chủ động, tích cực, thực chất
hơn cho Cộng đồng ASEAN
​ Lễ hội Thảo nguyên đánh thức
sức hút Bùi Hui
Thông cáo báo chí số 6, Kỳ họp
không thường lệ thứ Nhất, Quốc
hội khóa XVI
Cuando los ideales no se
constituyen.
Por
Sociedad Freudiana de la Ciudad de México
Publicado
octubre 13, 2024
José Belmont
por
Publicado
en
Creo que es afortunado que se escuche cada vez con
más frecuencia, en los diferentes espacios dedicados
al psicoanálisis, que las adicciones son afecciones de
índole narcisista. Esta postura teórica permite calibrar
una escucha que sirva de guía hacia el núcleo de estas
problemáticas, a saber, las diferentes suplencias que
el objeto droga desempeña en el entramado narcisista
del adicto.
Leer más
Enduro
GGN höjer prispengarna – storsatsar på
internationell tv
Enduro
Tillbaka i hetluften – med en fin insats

------------------------------------------------------------------------

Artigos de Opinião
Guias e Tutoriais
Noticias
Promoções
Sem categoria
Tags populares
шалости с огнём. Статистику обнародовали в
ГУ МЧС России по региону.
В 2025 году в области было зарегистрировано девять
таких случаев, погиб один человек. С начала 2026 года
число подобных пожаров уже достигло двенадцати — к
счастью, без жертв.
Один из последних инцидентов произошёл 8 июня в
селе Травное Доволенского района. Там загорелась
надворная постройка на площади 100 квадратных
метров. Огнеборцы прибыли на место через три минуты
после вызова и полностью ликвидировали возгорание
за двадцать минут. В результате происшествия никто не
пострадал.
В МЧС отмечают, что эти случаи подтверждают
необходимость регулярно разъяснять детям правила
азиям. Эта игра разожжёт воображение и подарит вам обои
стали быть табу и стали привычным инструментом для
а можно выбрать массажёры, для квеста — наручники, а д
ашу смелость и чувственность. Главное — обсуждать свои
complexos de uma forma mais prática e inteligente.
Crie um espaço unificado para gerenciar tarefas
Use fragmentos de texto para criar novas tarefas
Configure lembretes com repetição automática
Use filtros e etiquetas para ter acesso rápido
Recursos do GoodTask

------------------------------------------------------------------------

EXERCISE AIM:
Take the records above and return, word for word, only the lines that fall from the line with "ГУ МЧС России по региону." to the line with "метров. Огнеборцы прибыли", both of them included.

ANSWER FOR THIS EXERCISE:
ГУ МЧС России по региону.
В 2025 году в области было зарегистрировано девять
таких случаев, погиб один человек. С начала 2026 года
число подобных пожаров уже достигло двенадцати — к
счастью, без жертв.
Один из последних инцидентов произошёл 8 июня в
селе Травное Доволенского района. Там загорелась
надворная постройка на площади 100 квадратных
метров. Огнеборцы прибыли на место через три минуты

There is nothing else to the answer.